------ Excerpted data ------

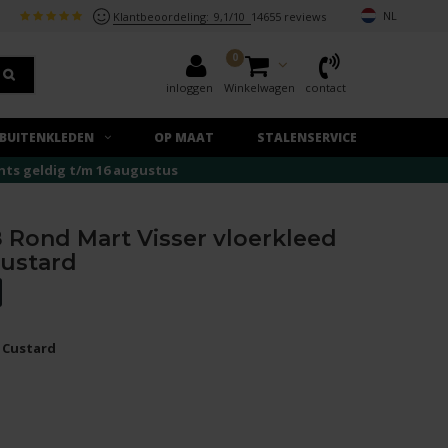
NL
Klantbeoordeling:
9,1/10
14655 reviews
0
inloggen
Winkelwagen
contact
BUITENKLEDEN
OP MAAT
STALENSERVICE
echts geldig t/m 16 augustus
 Rond Mart Visser vloerkleed
Custard
y Custard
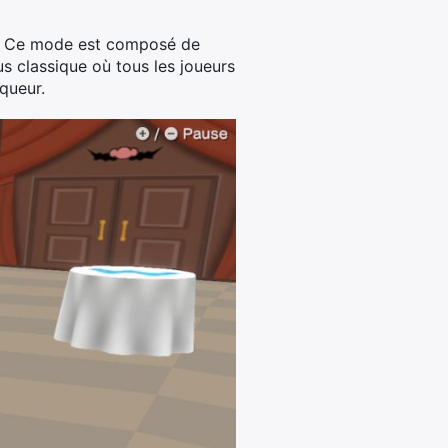
rs. Ce mode est composé de
us classique où tous les joueurs
nqueur.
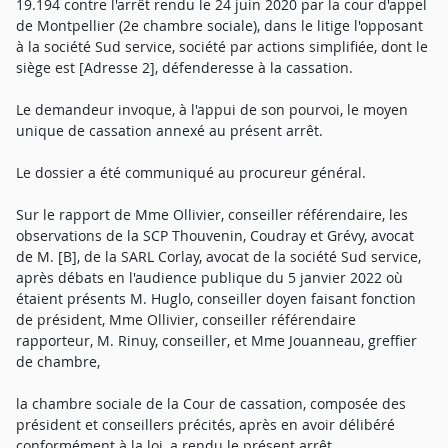
19.194 contre l'arrêt rendu le 24 juin 2020 par la cour d'appel
de Montpellier (2e chambre sociale), dans le litige l'opposant
à la société Sud service, société par actions simplifiée, dont le
siège est [Adresse 2], défenderesse à la cassation.
Le demandeur invoque, à l'appui de son pourvoi, le moyen
unique de cassation annexé au présent arrêt.
Le dossier a été communiqué au procureur général.
Sur le rapport de Mme Ollivier, conseiller référendaire, les
observations de la SCP Thouvenin, Coudray et Grévy, avocat
de M. [B], de la SARL Corlay, avocat de la société Sud service,
après débats en l'audience publique du 5 janvier 2022 où
étaient présents M. Huglo, conseiller doyen faisant fonction
de président, Mme Ollivier, conseiller référendaire
rapporteur, M. Rinuy, conseiller, et Mme Jouanneau, greffier
de chambre,
la chambre sociale de la Cour de cassation, composée des
président et conseillers précités, après en avoir délibéré
conformément à la loi, a rendu le présent arrêt.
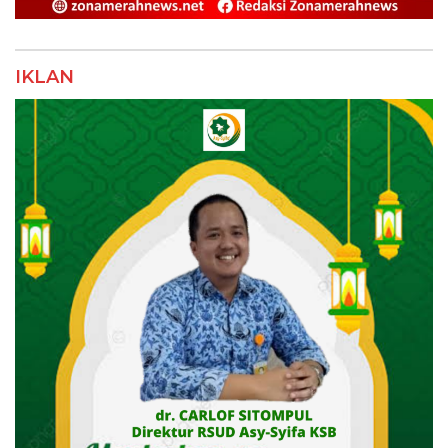
IKLAN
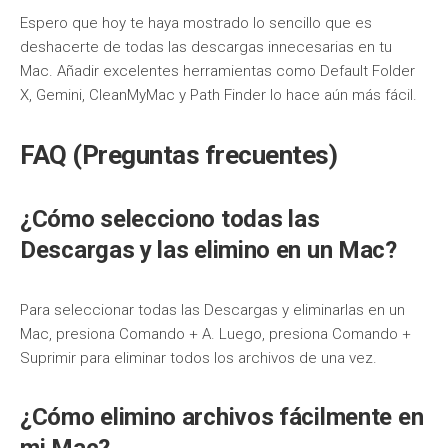
Espero que hoy te haya mostrado lo sencillo que es
deshacerte de todas las descargas innecesarias en tu
Mac. Añadir excelentes herramientas como Default Folder
X, Gemini, CleanMyMac y Path Finder lo hace aún más fácil.
FAQ (Preguntas frecuentes)
¿Cómo selecciono todas las
Descargas y las elimino en un Mac?
Para seleccionar todas las Descargas y eliminarlas en un
Mac, presiona Comando + A. Luego, presiona Comando +
Suprimir para eliminar todos los archivos de una vez.
¿Cómo elimino archivos fácilmente en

------

The answer must be every line of the records above that holds the word "sociale".

*Task output*
de Montpellier (2e chambre sociale), dans le litige l'opposant
la chambre sociale de la Cour de cassation, composée des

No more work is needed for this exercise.